It take a long time to parse consecutive "[".
It take a long time to parse consecutive "[". For example, like this text. "[[[[[[[[[[[[[[[[[[[[[[[[[[[[[[[[[[[[[aa"
Why would anyone write dozen consecutive [? o.O
In actuality, I wrote the log in markdown.
2688 [18/Aug/2013:18:24 2735 [18/Aug/2013:18:25 2934 [18/Aug/2013:18:26 2786 [18/Aug/2013:18:27 3043 [18/Aug/2013:18:28 3361 [18/Aug/2013:18:29 3366 [18/Aug/2013:18:30 3323 [18/Aug/2013:18:31 3496 [18/Aug/2013:18:32 3139 [18/Aug/2013:18:33 3069 [18/Aug/2013:18:34 3071 [18/Aug/2013:18:35 2780 [18/Aug/2013:18:36 2183 [18/Aug/2013:18:37 2016 [18/Aug/2013:18:38 2206 [18/Aug/2013:18:39
Similar problem as https://github.com/sirthias/pegdown/issues/43
Pegdown tries to nest each opening [ as (probably) start of a link after the first [, but cannot find enough closing ] to come to a valid tree. Then it treats the first [ as special character, and repeats the same traversal over and over again for the next opening ['s.
Thank you. I've understand this problem. It will fix?
It is a general problem with the design of the parser. It will trigger with almost any stream of opening characters, eg also with <. Currently, only emphasize and strong (* \ ** \ _ \ __) are handled differently such that it won't loose time re-evaluating unclosed sequences.
In order to handle such repetitive sequences correctly, we need to come up with some generic recovery mechanism, applicable to all sequences with structure: open char, inner sequence, closing char.
It's an interesting problem for peg-parsers in general. Not sure if this type of problems has been debated already, needs investigation.
I see. I really hope there is a good solution.
Hey @Elmervc. We use Pegdown on Atlassian Stash and we just had a customer run in to this problem in production by accident, and it unfortunately requires a restart of the server. I can imagine this might be tricky to solve properly, but would it be possible to sprinkle a few checkForParsingTimeout() methods around to at least put a cap on the parsing?
I'm happy to make the appropriate changes with tests if that's agreeable to you?
Just FTR: The maxParsingTimeInMillis parameter of the Parser class should help in limiting parser runtime on pathological input.
@sirthias We found a particular markdown text that didn't timeout - we have a fairly aggressive limit set. Does that sound right? I can post the text if that helps?
Feel free to extend the code with parsing timeout checks :+1:
And yes, you can post the text here.

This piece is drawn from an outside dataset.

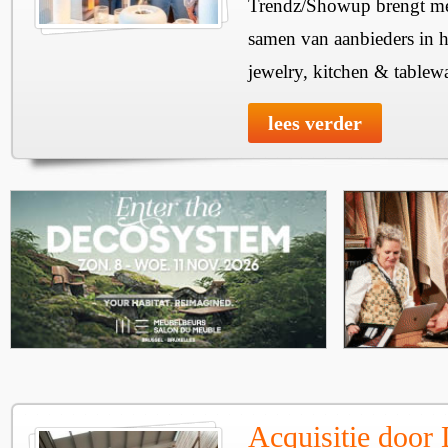
Trendz/Showup brengt mee
samen van aanbieders in h
jewelry, kitchen & tablewa
lees verder
Acquisitie door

Maybe I will look into the problem again and combine it with #113 .
Here it is:
how about a new method thats getObjectIdOrAdjustmentGroup? That w[a[[[[[[[[[[[[[[[[[y we're more explicit and still benefit callers from having to do the iff dance
If I get time I'll see where/if any appropriate timeout can help.
Ok, thanks for reporting! I'll happily merge a PR providing a fix for this (and the respective test-case... :). Thanks, guys!
I've push a fix/test for this specific issue. If I had more time (and motivation) I'd like to know if:
a) There's a better place to add these timeout checks to guarantee this doesn't happen for different inputs (eg. What would the cost be for adding checkForParsingTimeout() to most/all Sequence calls)
b) Whether this rule can be tweaked not to timeout at all
Let me know what you think and/or if I should be doing something slightly different. Thanks in advance.